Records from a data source
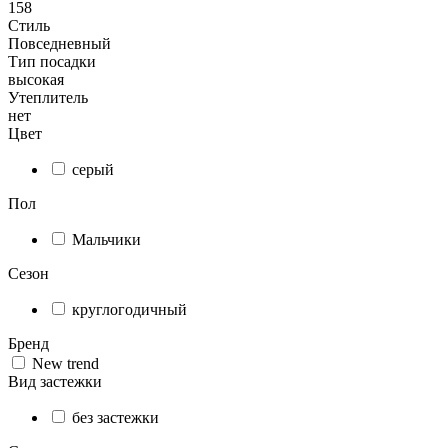
158
Стиль
Повседневный
Тип посадки
высокая
Утеплитель
нет
Цвет
серый
Пол
Мальчики
Сезон
круглогодичный
Бренд
Nеw trend
Вид застежки
без застежки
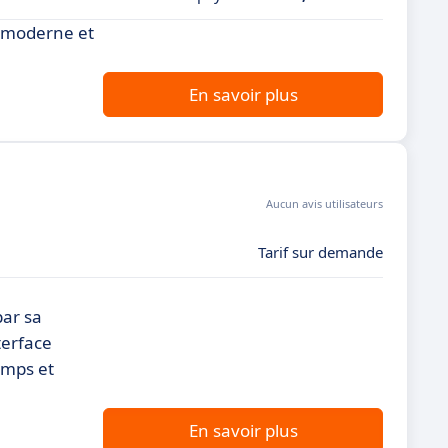
e moderne et
En savoir plus
Aucun avis utilisateurs
Tarif sur demande
par sa
terface
emps et
En savoir plus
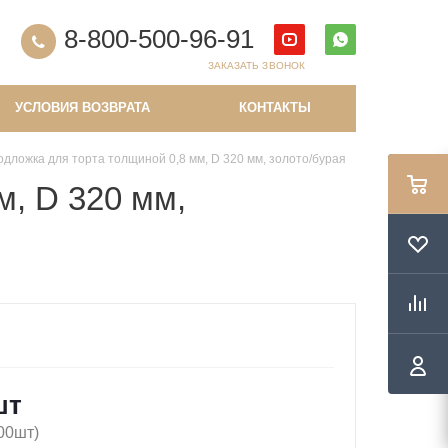
8-800-500-96-91
ЗАКАЗАТЬ ЗВОНОК
УСЛОВИЯ ВОЗВРАТА
КОНТАКТЫ
одложка для торта толщиной 0,8 мм, D 320 мм, золото/бурая
м, D 320 мм,
шт
100шт)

▶ **Task details**
Leaving the images out, print the records above exactly.

▶ **Your solution**
158
Стиль
Повседневный
Тип посадки
высокая
Утеплитель
нет
Цвет
серый
Пол
Мальчики
Сезон
круглогодичный
Бренд
Nеw trend
Вид застежки
без застежки
e moderne et
En savoir plus
Aucun avis utilisateurs
Tarif sur demande
par sa
terface
emps et
En savoir plus
8-800-500-96-91
ЗАКАЗАТЬ ЗВОНОК
УСЛОВИЯ ВОЗВРАТА
КОНТАКТЫ
одложка для торта толщиной 0,8 мм, D 320 мм, золото/бурая
м, D 320 мм,
шт
100шт)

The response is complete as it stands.